Moderne Software- und IT-Lösungen sparen bereits in der Planungsphase
Anlagenplanung unter der Lupe

Der Anlagenbau durchlebt zur Jahrtausendwende große Veränderungen. Moderne Software zur Anlagenplanung und Anlagensimulation, aber auch neue Kommunikationstechnologien wie das Internet beeinflussen die Planungs-abläufe und das Umfeld der Anlagenplanung. Prof. Dr. Michael Bruns, Leiter der Entwicklung bei der Axiva und Mitglied des Interkama-Vorstandes, stellte sich zu diesem Thema den Fragen der cav-Redaktion.

Die Prozesstechnik gehört zwar zu den ausgereiftesten Technologien der heutigen Industrielandschaft, doch man ist noch lange nicht am Ende. So erwarten Fachleute deutliche Weiterentwicklungen dort, wo für bestehende Prozesse Reaktion und Trennung mit dem Ziel der Verbesserung der Wirtschaftlichkeit, z. B. durch Verringerung von Investitionskosten oder durch Erhöhung von Ausbeuten, gekoppelt werden. Beispielhaft sind hier Forschungsvorhaben wie BMBF- und EU-Projekte zur Reaktivdestillation zu nennen.

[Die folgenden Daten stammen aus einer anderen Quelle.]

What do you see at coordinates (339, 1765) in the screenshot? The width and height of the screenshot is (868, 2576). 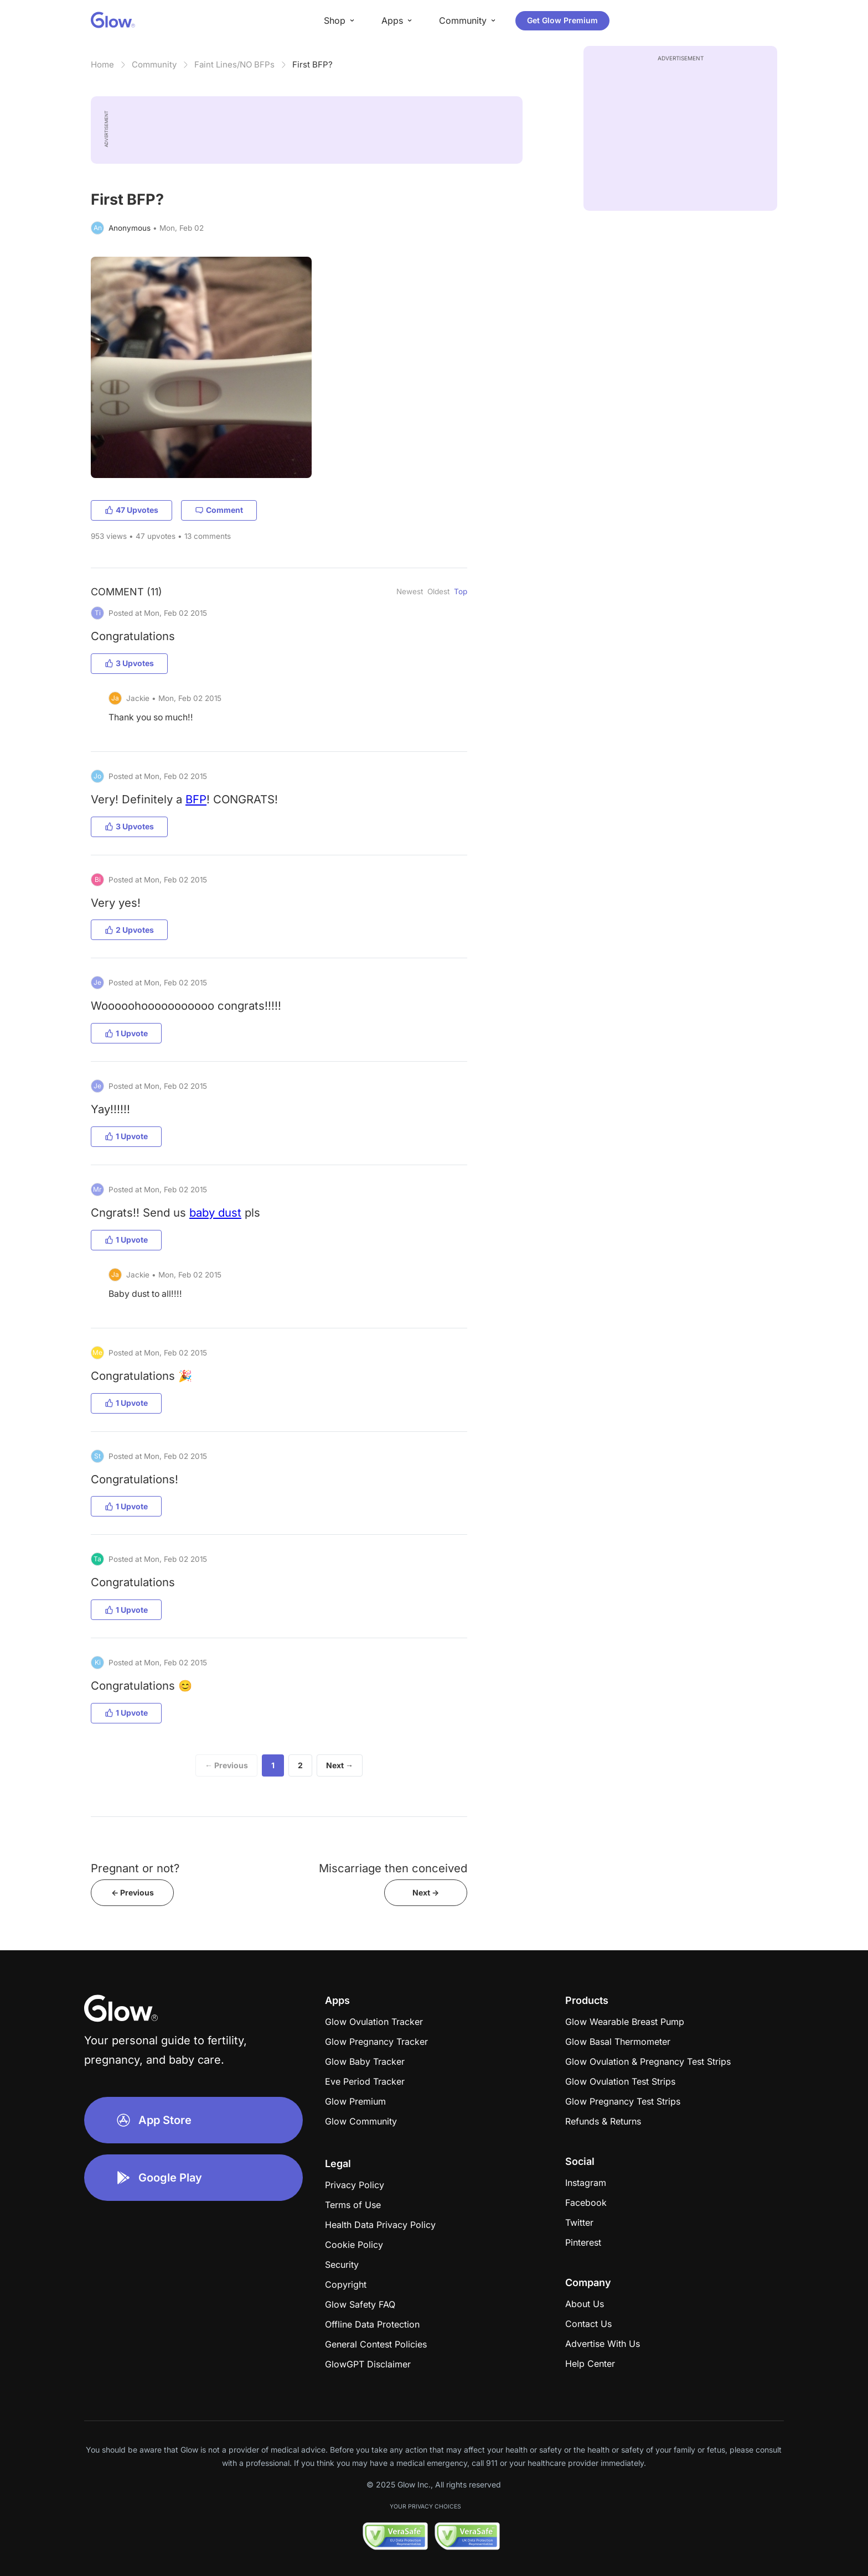 I see `Next →` at bounding box center [339, 1765].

Fortschritte werden zukünftig auch in der Prozessführung erzielt, z. B. durch Miniaturisierung der Arbeitsvolumina in der Mikroreaktionstechnik oder durch bessere Modellkenntnisse zur Reaktionsaufklärung, die durch gekoppelte Betrachtung von Misch- und Reaktionsvorgängen in der CFD-Technik entstehen.
Ein weiterer wichtiger Punkt ist die Integration des Know-hows über den Lebenslauf eines Produktionsprozesses. Dieser beginnt lange vor dem Basic Engineering und endet mit der Ausmusterung der Anlagen. In den frühen Phasen des Lebenslaufes werden heute zwangsläufig immer noch heterogene Tools eingesetzt, die nicht einmal vorwärts koppelbar sind. Zur Integration über die Disziplinen in den frühen Phasen der Prozessentwicklung gibt es derzeit Anstrengungen an den Hochschulen (z. B. SFB 476 Improve der RWTH Aachen, ProSyn der Uni Dortmund …). Den größten Einfluß auf die Prozesstechnik haben zukünftig allerdings neue Informationstechnologien, die bereits in der Anlagenplanung greifen.
cav Die Verfahrens- und Prozesstechnik unterliegt derzeit einem umfassenden Wandel. Neue Computer- und Informationstechnologien sind hierfür in erster Linie verantwortlich. Wo sehen Sie die gravierendsten Unterschiede in der Anlagenplanung heute und vor zehn Jahren?
Prof. Bruns Die wesentlichen Änderungen sehe ich zum einen in den Planungstools und den Planungsabläufen selbst und zum anderen im Umfeld der Planung. Der Druck auf die Entwicklungszeiten erzwingt eine Parallelisierung der Planungsabläufe. Auch neue technische Entwicklungen wie Feldbus-Systeme legen nahe, die Grenzen zwischen maschinenbaulicher Planung und leittechnischer Planung aufzuheben. Die Planungstools sind inzwischen durchgängig, d. h. über alle Gewerke einerseits und alle Phasen von Basic Engineering bis zur Inbetriebsetzung andererseits einsetzbar.
cav Es wird sich also das sogenannte „Simultane Engineering“ durchsetzen.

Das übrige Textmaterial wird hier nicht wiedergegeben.